Required work: Output the data below only from the line containing "ACER Radeon™ Predator" up to and including the line containing "Zo vind je de beste apps", exact and with the pictures left out.
::::::::
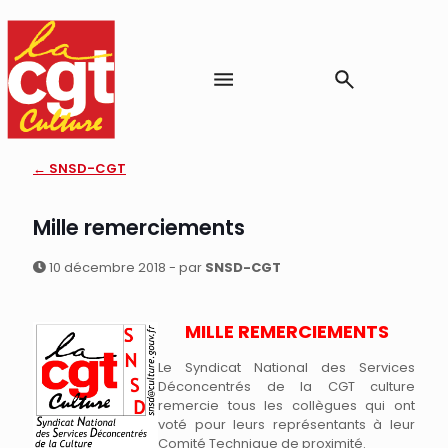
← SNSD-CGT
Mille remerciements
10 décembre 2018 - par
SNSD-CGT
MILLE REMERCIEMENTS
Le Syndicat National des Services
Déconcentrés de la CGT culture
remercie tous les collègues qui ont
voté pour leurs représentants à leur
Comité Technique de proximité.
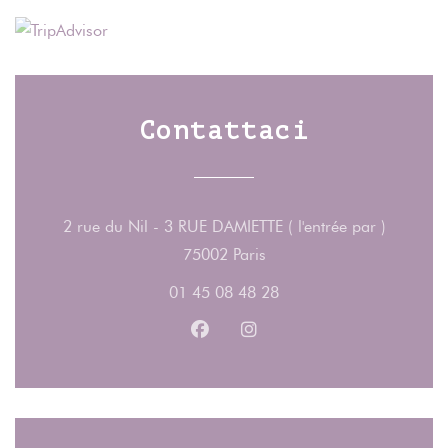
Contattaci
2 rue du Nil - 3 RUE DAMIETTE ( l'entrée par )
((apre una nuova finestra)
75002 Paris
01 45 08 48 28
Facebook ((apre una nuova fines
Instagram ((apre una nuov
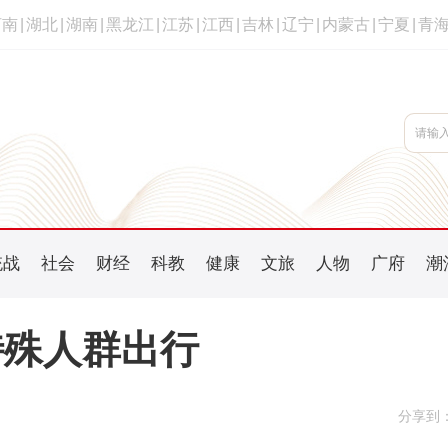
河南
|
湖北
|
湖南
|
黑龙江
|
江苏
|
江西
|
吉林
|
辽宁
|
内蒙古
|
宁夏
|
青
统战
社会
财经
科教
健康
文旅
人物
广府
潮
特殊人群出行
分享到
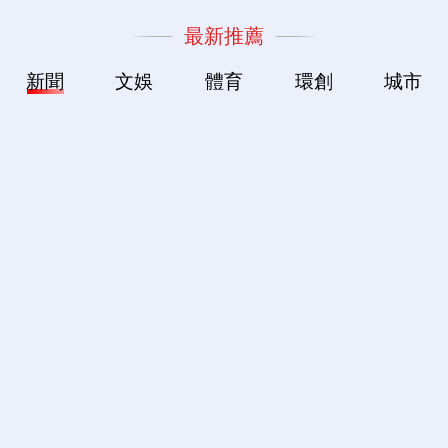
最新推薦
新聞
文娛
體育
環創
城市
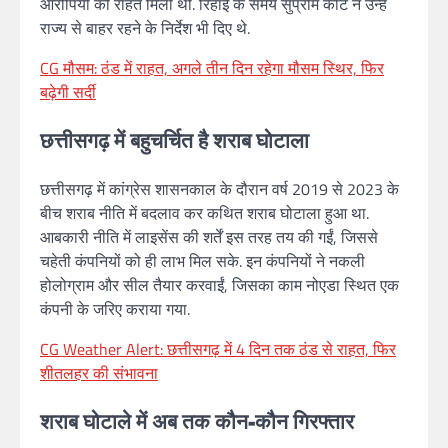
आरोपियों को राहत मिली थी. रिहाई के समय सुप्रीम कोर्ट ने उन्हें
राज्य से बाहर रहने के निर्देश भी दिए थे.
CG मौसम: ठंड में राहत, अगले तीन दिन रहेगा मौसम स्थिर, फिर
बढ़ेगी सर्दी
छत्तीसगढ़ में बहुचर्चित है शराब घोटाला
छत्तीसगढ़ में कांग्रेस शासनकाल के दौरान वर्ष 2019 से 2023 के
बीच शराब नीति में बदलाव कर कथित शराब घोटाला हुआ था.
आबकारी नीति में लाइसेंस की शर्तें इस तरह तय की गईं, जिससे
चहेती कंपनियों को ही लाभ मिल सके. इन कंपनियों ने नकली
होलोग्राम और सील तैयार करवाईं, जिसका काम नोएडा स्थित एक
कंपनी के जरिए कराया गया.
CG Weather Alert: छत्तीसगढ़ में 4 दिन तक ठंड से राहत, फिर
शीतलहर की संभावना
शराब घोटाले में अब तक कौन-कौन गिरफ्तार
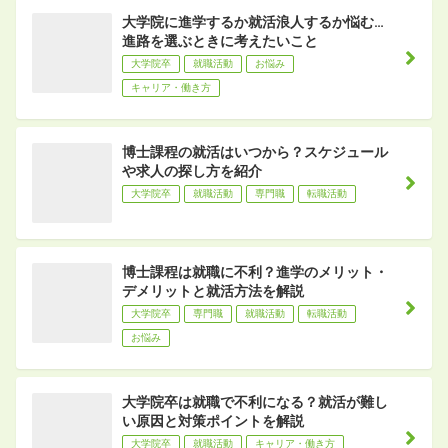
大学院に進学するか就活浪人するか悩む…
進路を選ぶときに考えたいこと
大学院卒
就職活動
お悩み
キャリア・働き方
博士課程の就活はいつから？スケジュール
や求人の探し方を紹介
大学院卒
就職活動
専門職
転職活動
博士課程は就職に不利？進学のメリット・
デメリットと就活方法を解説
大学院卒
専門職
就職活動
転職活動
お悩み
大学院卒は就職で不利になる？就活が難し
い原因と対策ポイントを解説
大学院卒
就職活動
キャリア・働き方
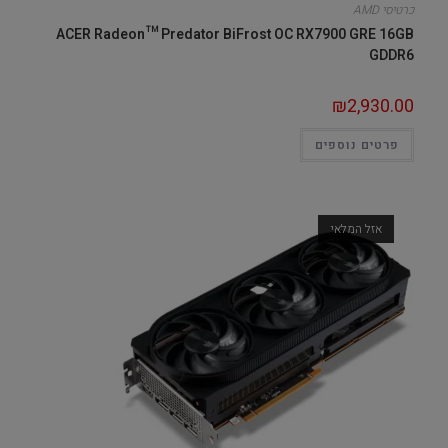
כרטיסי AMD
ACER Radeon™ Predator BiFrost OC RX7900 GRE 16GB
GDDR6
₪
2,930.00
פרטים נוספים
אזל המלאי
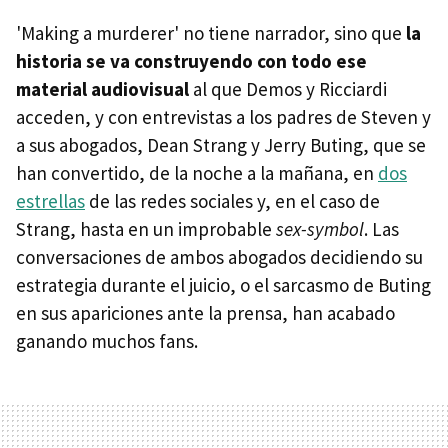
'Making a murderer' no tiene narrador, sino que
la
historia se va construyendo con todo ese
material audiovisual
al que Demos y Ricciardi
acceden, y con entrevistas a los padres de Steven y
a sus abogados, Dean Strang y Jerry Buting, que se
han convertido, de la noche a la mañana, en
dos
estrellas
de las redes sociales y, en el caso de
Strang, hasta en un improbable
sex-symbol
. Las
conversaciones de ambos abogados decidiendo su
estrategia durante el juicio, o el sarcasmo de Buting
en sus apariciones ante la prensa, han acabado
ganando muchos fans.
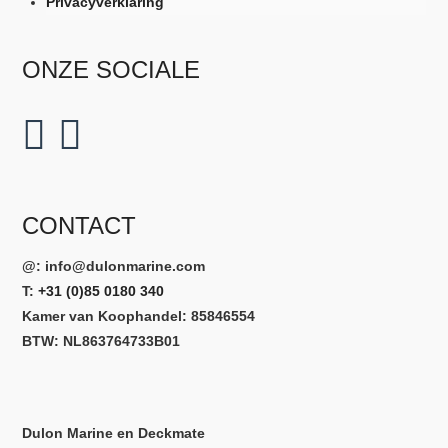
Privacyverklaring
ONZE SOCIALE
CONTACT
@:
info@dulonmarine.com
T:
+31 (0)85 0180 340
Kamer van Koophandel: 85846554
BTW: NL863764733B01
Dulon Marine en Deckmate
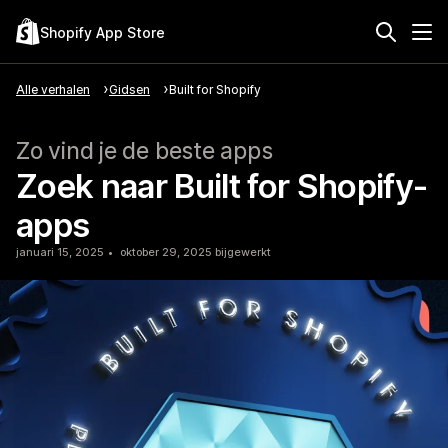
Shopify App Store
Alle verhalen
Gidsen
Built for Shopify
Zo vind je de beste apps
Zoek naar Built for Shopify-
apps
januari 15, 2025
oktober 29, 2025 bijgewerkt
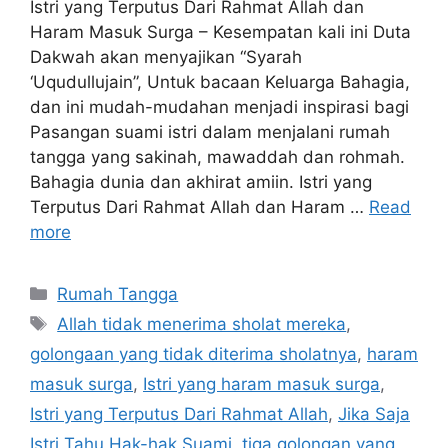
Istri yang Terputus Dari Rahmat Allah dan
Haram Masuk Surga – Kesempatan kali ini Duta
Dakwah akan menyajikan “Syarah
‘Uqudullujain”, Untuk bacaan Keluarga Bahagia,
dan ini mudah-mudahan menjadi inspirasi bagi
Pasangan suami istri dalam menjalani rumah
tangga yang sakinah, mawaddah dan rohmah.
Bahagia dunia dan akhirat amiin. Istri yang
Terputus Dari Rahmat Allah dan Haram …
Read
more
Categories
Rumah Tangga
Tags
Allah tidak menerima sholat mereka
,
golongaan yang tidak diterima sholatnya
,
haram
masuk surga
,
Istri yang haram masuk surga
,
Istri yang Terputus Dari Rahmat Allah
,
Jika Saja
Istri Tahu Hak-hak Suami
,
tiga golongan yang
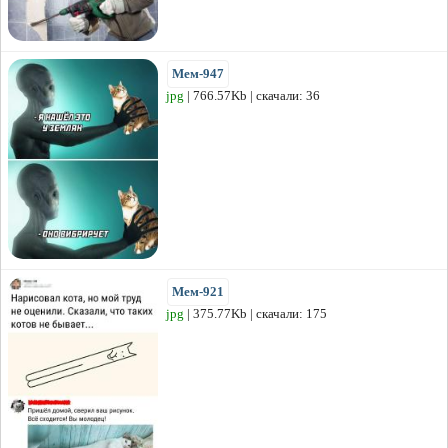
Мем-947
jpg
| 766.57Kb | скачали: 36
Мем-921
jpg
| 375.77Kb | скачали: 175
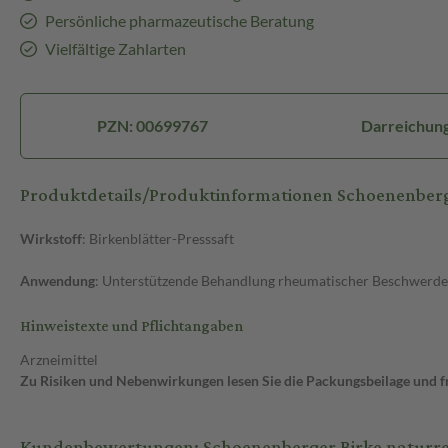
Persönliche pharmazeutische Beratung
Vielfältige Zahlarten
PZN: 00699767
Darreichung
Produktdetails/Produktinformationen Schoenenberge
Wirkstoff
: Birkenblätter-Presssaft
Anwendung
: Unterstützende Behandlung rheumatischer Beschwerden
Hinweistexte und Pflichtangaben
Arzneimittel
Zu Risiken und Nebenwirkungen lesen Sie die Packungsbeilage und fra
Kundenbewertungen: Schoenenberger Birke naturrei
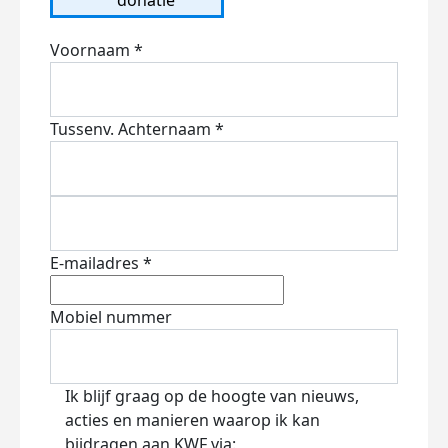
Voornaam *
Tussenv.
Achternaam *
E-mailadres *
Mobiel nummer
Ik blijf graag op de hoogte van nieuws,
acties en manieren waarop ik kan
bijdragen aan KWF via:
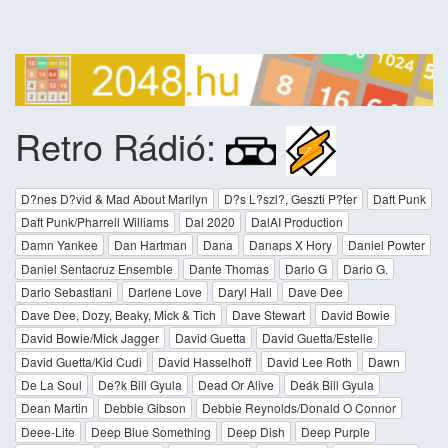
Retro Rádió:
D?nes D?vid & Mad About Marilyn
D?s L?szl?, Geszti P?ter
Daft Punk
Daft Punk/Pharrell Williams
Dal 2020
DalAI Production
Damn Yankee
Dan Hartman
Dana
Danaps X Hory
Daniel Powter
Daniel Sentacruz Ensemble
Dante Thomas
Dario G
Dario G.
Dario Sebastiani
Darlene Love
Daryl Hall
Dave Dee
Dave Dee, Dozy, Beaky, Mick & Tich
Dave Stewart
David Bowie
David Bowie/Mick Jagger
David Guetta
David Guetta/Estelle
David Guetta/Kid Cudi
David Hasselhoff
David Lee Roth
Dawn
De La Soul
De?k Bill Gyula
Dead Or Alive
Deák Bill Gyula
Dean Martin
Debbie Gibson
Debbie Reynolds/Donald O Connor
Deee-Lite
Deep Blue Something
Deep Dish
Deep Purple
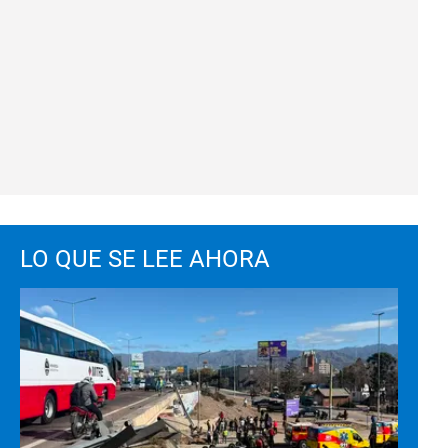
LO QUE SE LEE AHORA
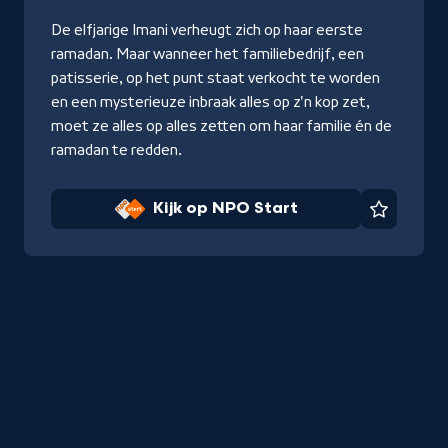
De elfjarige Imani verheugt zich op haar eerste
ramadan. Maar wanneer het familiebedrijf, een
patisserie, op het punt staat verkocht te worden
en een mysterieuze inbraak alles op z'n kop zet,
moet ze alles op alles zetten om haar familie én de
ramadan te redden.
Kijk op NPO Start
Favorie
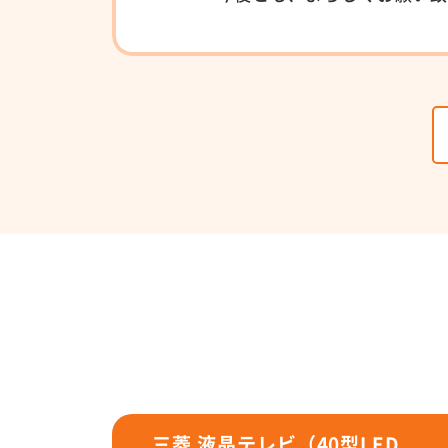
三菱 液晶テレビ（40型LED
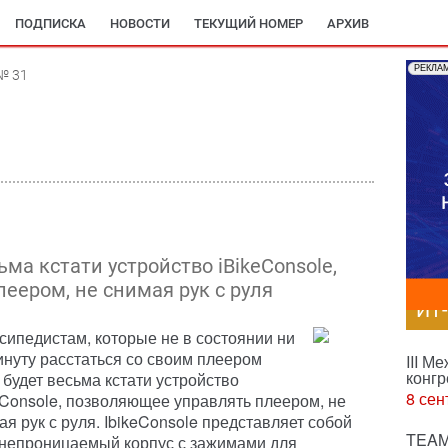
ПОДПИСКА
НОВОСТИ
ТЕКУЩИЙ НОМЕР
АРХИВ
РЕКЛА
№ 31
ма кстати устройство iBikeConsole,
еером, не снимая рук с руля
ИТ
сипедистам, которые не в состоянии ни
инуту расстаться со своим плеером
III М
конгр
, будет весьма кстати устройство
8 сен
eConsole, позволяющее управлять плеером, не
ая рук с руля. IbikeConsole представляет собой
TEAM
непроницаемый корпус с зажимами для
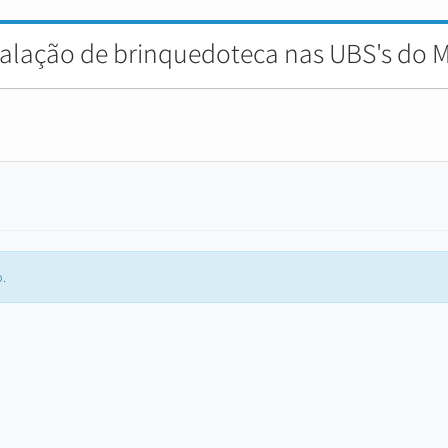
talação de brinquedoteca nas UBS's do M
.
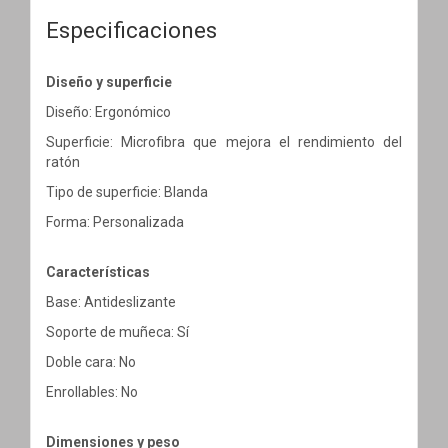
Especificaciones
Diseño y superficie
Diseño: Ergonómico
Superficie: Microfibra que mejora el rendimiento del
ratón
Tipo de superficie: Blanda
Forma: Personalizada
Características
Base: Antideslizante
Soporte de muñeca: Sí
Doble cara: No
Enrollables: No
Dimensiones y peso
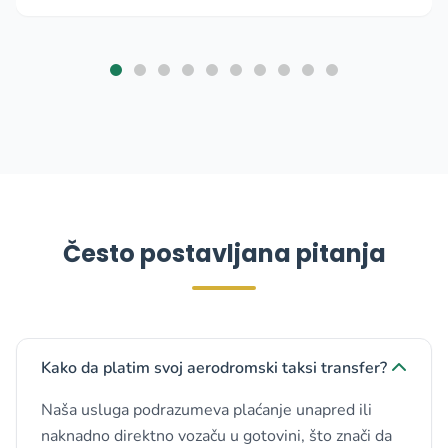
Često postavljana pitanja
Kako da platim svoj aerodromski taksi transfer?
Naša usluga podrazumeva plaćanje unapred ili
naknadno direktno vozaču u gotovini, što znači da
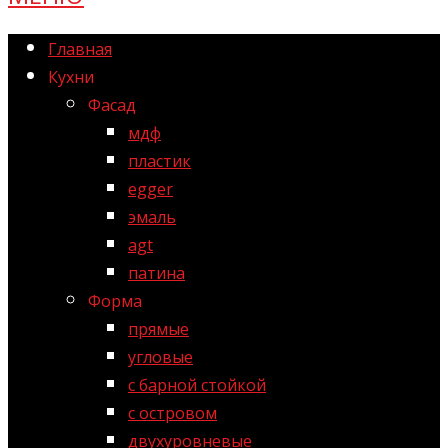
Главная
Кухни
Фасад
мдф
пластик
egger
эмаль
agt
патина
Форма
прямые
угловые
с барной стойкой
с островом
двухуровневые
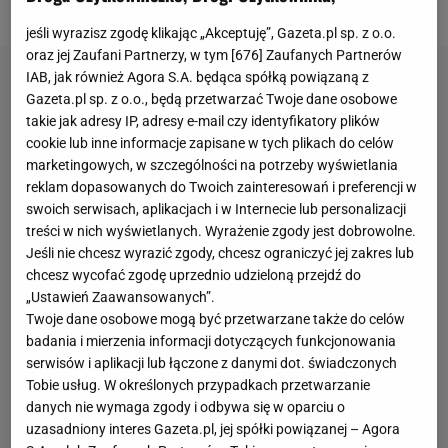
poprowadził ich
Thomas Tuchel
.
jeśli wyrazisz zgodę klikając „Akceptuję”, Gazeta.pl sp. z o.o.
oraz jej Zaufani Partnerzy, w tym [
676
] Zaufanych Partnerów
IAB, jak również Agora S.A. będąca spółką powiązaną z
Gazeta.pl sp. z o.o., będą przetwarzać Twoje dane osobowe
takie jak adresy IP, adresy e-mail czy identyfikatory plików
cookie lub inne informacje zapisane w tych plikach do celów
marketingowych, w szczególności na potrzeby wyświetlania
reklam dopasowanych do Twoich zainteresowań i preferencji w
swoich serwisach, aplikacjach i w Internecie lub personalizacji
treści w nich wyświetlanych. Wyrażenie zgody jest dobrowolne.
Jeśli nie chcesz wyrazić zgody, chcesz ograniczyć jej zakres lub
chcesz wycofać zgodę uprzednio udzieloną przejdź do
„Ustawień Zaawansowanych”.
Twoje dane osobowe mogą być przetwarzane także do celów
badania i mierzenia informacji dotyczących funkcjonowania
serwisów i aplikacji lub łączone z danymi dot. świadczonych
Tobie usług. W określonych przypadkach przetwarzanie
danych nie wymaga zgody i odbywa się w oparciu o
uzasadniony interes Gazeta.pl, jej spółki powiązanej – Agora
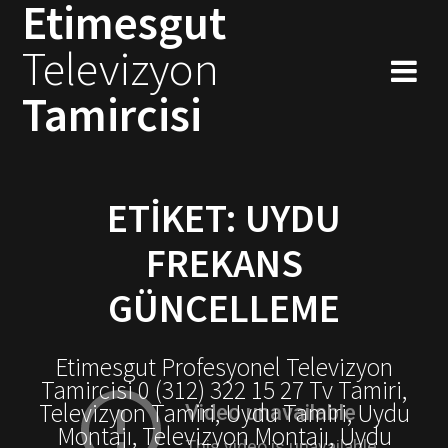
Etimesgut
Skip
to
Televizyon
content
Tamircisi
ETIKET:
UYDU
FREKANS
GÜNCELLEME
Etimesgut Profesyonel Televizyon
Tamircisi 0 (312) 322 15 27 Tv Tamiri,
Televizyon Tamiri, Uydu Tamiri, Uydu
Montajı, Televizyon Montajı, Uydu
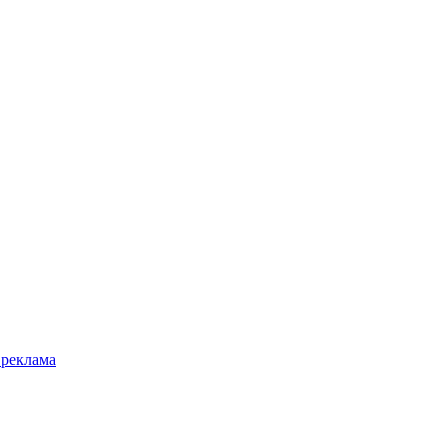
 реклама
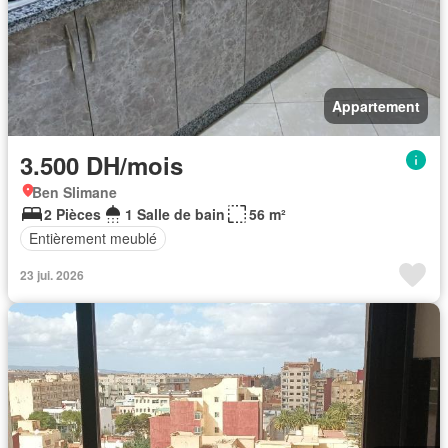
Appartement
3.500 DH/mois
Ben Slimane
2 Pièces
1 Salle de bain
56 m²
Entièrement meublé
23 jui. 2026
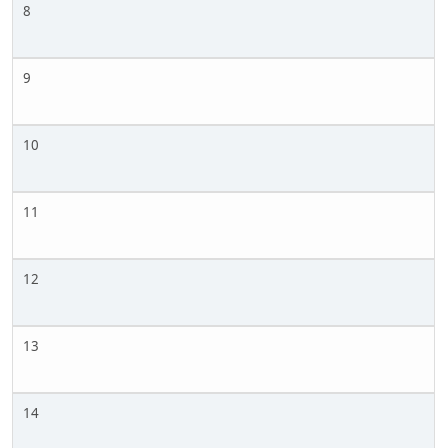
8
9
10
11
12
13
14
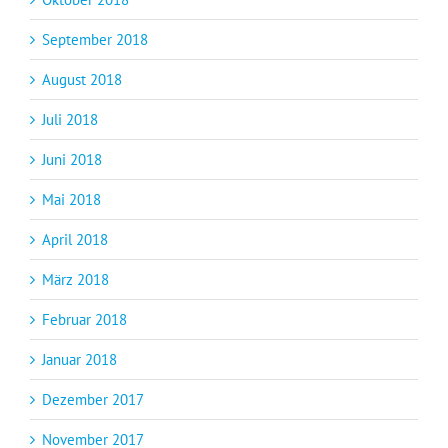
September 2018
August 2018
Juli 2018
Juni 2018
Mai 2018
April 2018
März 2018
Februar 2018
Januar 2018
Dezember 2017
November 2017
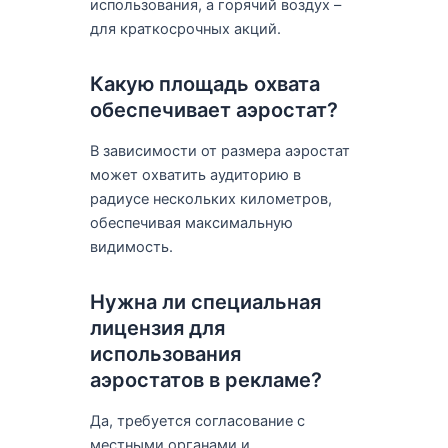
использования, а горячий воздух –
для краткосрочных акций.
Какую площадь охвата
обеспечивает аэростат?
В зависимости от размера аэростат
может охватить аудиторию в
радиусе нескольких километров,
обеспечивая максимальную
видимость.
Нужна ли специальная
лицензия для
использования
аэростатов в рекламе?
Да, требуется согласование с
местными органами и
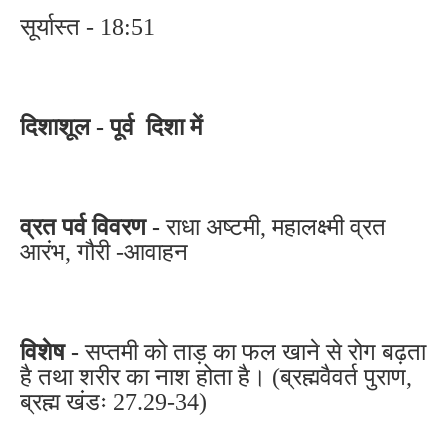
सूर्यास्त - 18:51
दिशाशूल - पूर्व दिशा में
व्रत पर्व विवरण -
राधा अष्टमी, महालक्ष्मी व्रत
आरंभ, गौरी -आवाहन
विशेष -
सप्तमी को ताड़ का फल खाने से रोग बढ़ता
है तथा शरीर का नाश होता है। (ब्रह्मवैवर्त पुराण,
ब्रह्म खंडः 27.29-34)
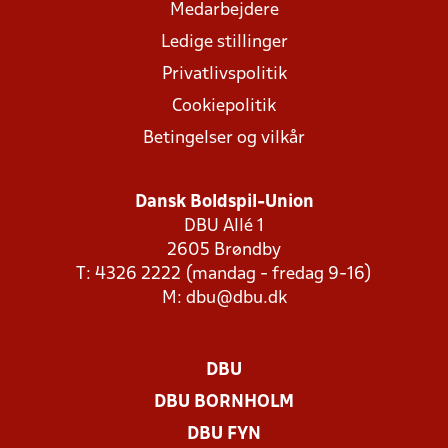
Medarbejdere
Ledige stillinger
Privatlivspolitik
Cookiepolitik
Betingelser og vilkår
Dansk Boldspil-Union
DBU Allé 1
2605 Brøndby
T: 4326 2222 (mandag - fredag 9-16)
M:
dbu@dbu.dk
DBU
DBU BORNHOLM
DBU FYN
::::::::
Finished task:
ACER Radeon™ Predator BiFrost OC RX7900 GRE 16GB
GDDR6
₪
2,930.00
פרטים נוספים
אזל המלאי
'Making a murderer' no tiene narrador, sino que
la
historia se va construyendo con todo ese
material audiovisual
al que Demos y Ricciardi
acceden, y con entrevistas a los padres de Steven y
a sus abogados, Dean Strang y Jerry Buting, que se
han convertido, de la noche a la mañana, en
dos
estrellas
de las redes sociales y, en el caso de
Strang, hasta en un improbable
sex-symbol
. Las
conversaciones de ambos abogados decidiendo su
estrategia durante el juicio, o el sarcasmo de Buting
en sus apariciones ante la prensa, han acabado
ganando muchos fans.
Privacyverklaring
ONZE SOCIALE
CONTACT
@:
info@dulonmarine.com
T:
+31 (0)85 0180 340
Kamer van Koophandel: 85846554
BTW: NL863764733B01
Dulon Marine en Deckmate
Shopify App Store
Alle verhalen
Gidsen
Built for Shopify
Zo vind je de beste apps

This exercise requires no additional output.